Bu konuda en çok karıştığımız ilk nokta karar almayla ilişkimin doğru orantıda olmaması.
Bazen kararlarımız kendi karakterimizin ötesine geçer.
Ben 18 yaşında beş kardeşi olan bir çocuk gibi karar veren bir insan değilim.
Daha sonra baba vefat ettiğinde bu kişi diğerlerinin bakıcısı olur.
Bu birey bakıcı olacak yaştan ve deneyimden yoksundur ve bu karar onun karakterini aşar.
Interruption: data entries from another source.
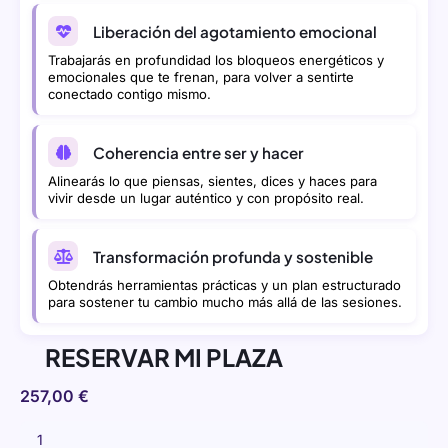
Liberación del agotamiento emocional
Trabajarás en profundidad los bloqueos energéticos y
emocionales que te frenan, para volver a sentirte
conectado contigo mismo.
Coherencia entre ser y hacer
Alinearás lo que piensas, sientes, dices y haces para
vivir desde un lugar auténtico y con propósito real.
Transformación profunda y sostenible
Obtendrás herramientas prácticas y un plan estructurado
para sostener tu cambio mucho más allá de las sesiones.
RESERVAR MI PLAZA
257,00
€
Plan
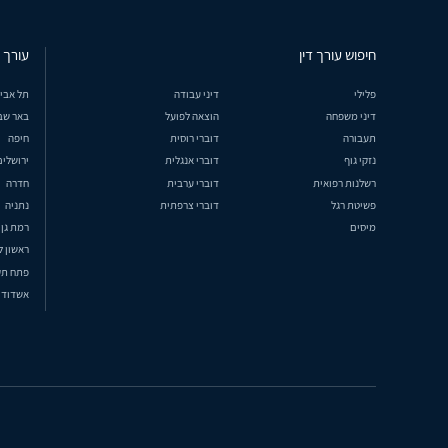
חיפוש עורך דין
עורך ד
פלילי
דיני עבודה
תל אבי
דיני משפחה
הוצאה לפועל
באר שב
תעבורה
דוברי רוסית
חיפה
נזקי גוף
דוברי אנגלית
ירושלים
רשלנות רפואית
דוברי ערבית
חדרה
פשיטת רגל
דוברי צרפתית
נתניה
מיסים
רמת גן
ראשון ל
פתח תק
אשדוד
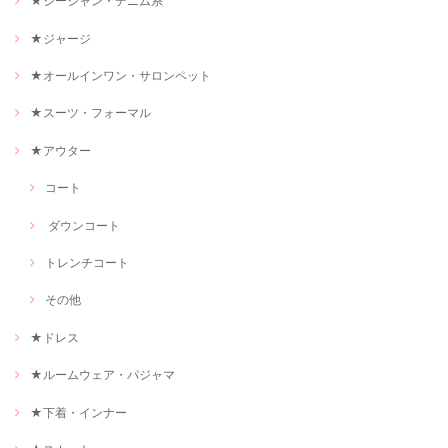
★ジージャン・デニム系
★ジャージ
★オールインワン・サロンペット
★スーツ・フォーマル
★アウター
コート
ダウンコート
トレンチコート
その他
★ドレス
★ルームウェア・パジャマ
★下着・インナー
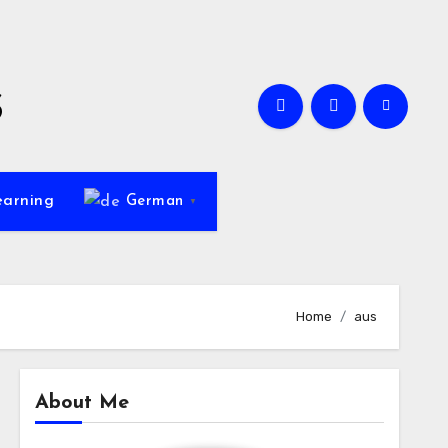
s
earning
German
▼
Home
aus
About Me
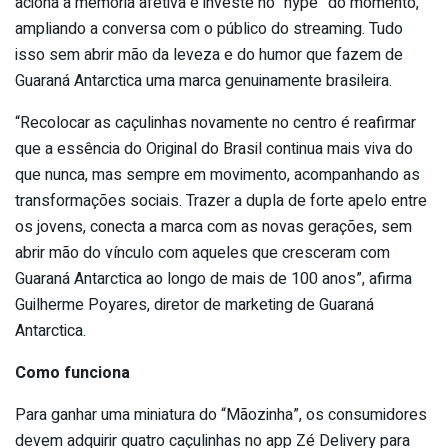
aciona a memória afetiva e investe no “hype” do momento,
ampliando a conversa com o público do streaming. Tudo
isso sem abrir mão da leveza e do humor que fazem de
Guaraná Antarctica uma marca genuinamente brasileira.
“Recolocar as caçulinhas novamente no centro é reafirmar
que a essência do Original do Brasil continua mais viva do
que nunca, mas sempre em movimento, acompanhando as
transformações sociais. Trazer a dupla de forte apelo entre
os jovens, conecta a marca com as novas gerações, sem
abrir mão do vínculo com aqueles que cresceram com
Guaraná Antarctica ao longo de mais de 100 anos”, afirma
Guilherme Poyares, diretor de marketing de Guaraná
Antarctica.
Como funciona
Para ganhar uma miniatura do “Mãozinha”, os consumidores
devem adquirir quatro caçulinhas no app Zé Delivery para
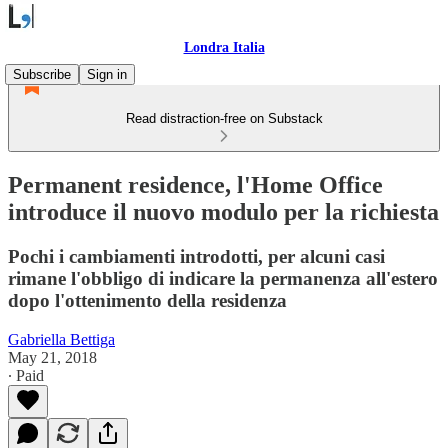
Londra Italia
Subscribe
Sign in
Read distraction-free on Substack
Permanent residence, l'Home Office
introduce il nuovo modulo per la richiesta
Pochi i cambiamenti introdotti, per alcuni casi
rimane l'obbligo di indicare la permanenza all'estero
dopo l'ottenimento della residenza
Gabriella Bettiga
May 21, 2018
∙ Paid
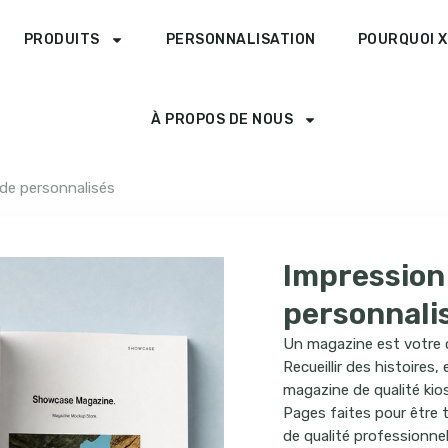
PRODUITS
PERSONNALISATION
POURQUOI X
À PROPOS DE NOUS
de personnalisés
Impression
personnali
Un magazine est votre 
Recueillir des histoires
magazine de qualité kio
Pages faites pour être 
de qualité professionnell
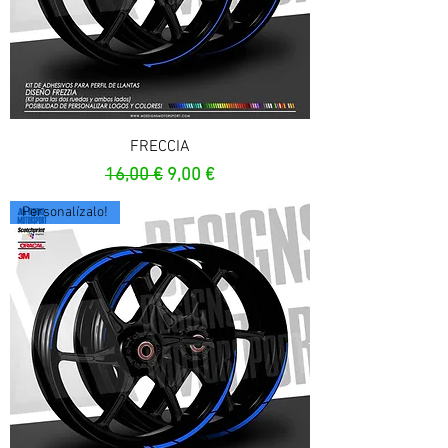
FRECCIA
Precio
Precio de oferta
16,00 €
9,00 €
Personalízalo!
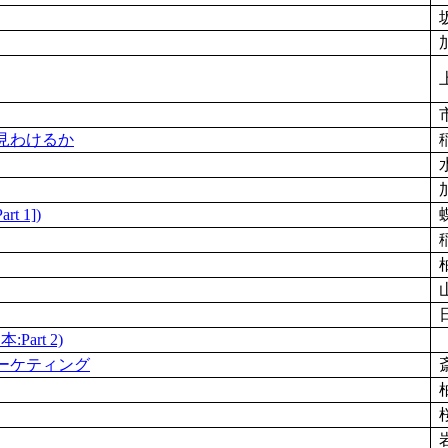
う見わけるか
 1])
art 2)
マーケティング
Bir karar karakterimin ölçeğini aşarsa, genellikle zorluklarla karşılaşırım çünkü kararım karakterimin ölçeğini aşar.
Ne oluyor?
Mücadele ediyorum.
Ne yapmalıyım?
Bir danışman bulun.
Siz söyleyene kadar danışmanın zihni bunları anlamaya, bu kurulda uzmanlaşmaya vb. gider.
Unutun, bir danışmanın etkililiğinin %70'i etkili olma becerisinde yatmaktadır.
Yüzüne tokat atabilir ya da geliyor musun yoksa seni götüreyim mi diyebilir.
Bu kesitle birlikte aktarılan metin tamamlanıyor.